TREASURIES-Yields on longer-dated bonds ease from overnight highs
BY Reuters | TREASURY | 03:56 PM EDT* Yield on 10-, 30-year Treasuries retreat from overnight highs
* Earlier sharp sell-off followed a rise in crude oil prices
* Market bets on Fed interest rate hike increase (Updates with latest market activity throughout, adds comments)
By Matt Tracy
WASHINGTON, May 18 (Reuters) - Yields on longer-dated Treasury notes climbed to their highest in over a year in overnight trading before easing back, amid a global market selloff in longer-dated bonds driven by war-related inflation concerns. The yield on the benchmark 10-year Treasury note climbed to 4.659% in overnight trading, its highest level since February 2025. It has since retraced its gains and was last flat on the day at 4.591%. The 30-year Treasury bond yield was last down just over 2 basis points (bps) at 5.126%. It reached its highest level in over a year earlier in the day.
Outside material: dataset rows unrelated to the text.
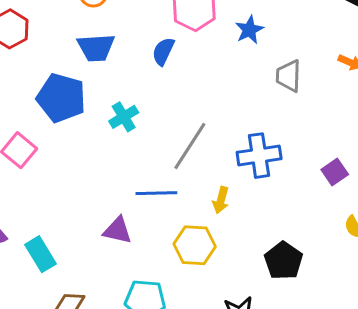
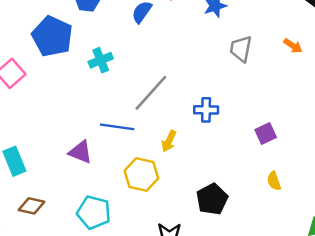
blue cross: (259, 156) -> (206, 110), size x0.7

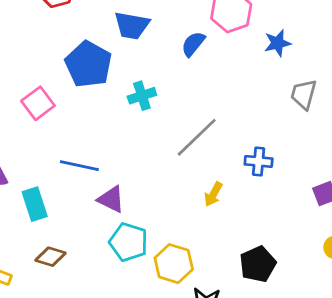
blue line: (117, 127) -> (79, 166), moved
yellow hexagon: (141, 175) -> (174, 264), moved
cyan pentagon: (94, 212) -> (129, 242), moved

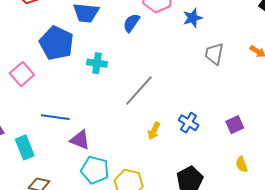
cyan cross: (142, 96) -> (97, 63), turned 30
blue cross: (259, 161) -> (189, 123), moved, turned 30

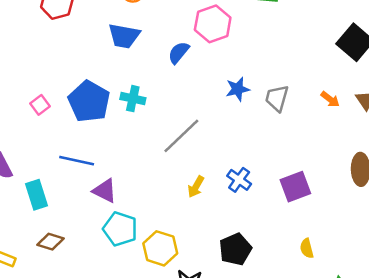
blue star: (193, 18) -> (238, 89), moved
blue pentagon: (57, 43) -> (89, 101), moved
pink square: (22, 74) -> (40, 105), size x0.7
purple square: (235, 125) -> (295, 187), size x1.4
yellow semicircle: (242, 164) -> (307, 248), moved

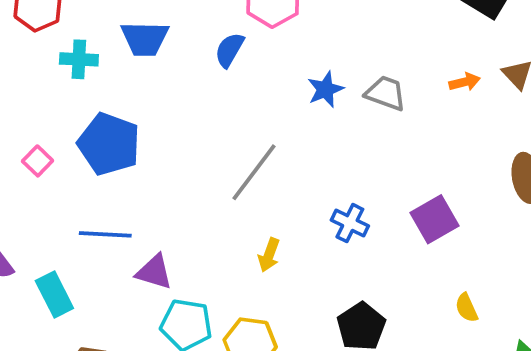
gray trapezoid: (277, 98) -> (386, 93), turned 104
cyan cross: (133, 99) -> (79, 59), moved
orange arrow: (330, 99) -> (465, 82), turned -42
yellow arrow: (196, 187) -> (269, 255), moved

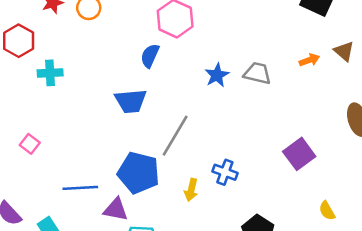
blue trapezoid: (145, 39) -> (131, 101), moved
blue pentagon: (109, 144) -> (138, 173), moved
blue cross: (350, 223) -> (225, 172), moved

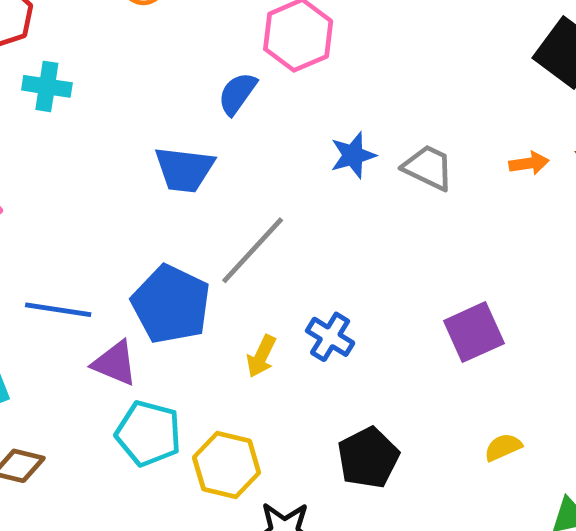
yellow semicircle: (327, 211) -> (503, 447), turned 84

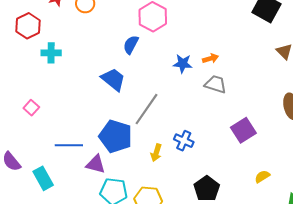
blue star: (353, 155) -> (183, 64), turned 30
orange arrow: (529, 163) -> (210, 58), moved
gray trapezoid: (428, 167) -> (215, 84), moved
blue trapezoid: (184, 169) -> (113, 79), turned -140

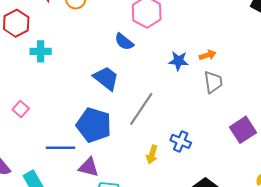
blue semicircle: (131, 45) -> (124, 42), turned -78
gray trapezoid: (215, 84) -> (213, 82), turned 65
blue pentagon: (116, 136) -> (94, 125), moved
A spike in oil prices last week exacerbated bond investors' inflation concerns as deal talks in the ongoing Iran war showed little progress. The conflict has led to ship attacks and seizures around the Strait of Hormuz, a key oil transportation route. The earlier sharp selloff on Monday followed a rise in crude oil prices past $111 and a warning by U.S. President Donald Trump on Truth Social that Iran "better get moving" on the U.S.'s latest peace proposal. "We've just got a whiplash here in terms of markets - is this good for oil? Is this bad for oil? What's happening?" said Molly Brooks, U.S. rates strategist at TD Securities. "There's not much conviction until we see the end there, and that's when we're going to really see the rally," Brooks added. A closely watched part of the U.S. Treasury yield curve measuring the gap between yields on two- and 10-year Treasury notes, seen as an indicator of economic expectations, was at 52.66 bps.
The shorter-dated two-year Treasury note yield, which typically moves in step with interest rate expectations for the Federal Reserve, was last down roughly 1 bp at 4.064%. It earlier climbed to 4.105%, its highest in 14 months.
Investors are now pricing in almost a 47.7% chance that the Fed could raise rates in December, and a 98.9% chance it maintains current rates at its next meeting in June, according to the CME FedWatch tool.
Data last week showed U.S. inflation was accelerating due to rising energy prices, with market participants worried that even a near-term end to the war may not bring energy prices down.
"Bond markets are warning that inflation could prove much stickier than many investors anticipated," said Nigel Green, CEO of global financial advisory deVere Group, in a written note.
"Even if immediate rate hikes are not the base case, investors are demanding significantly higher compensation for inflation risk, fiscal deterioration and geopolitical uncertainty," Green noted.
The Treasury Department is slated to auction 20-year bonds on Wednesday, which market participants will watch closely for signs of cooling investor demand.
"The auctions of the past several weeks, as a theme, haven't shown much appetite to bid aggressively even though yields are quite elevated in a recent context," said Vail Hartman, U.S. rates strategist at BMO Capital Markets.
"Unless we get a good concession going into the 20-year auction, I think I'd be biased for another soft result just given the geopolitical uncertainty."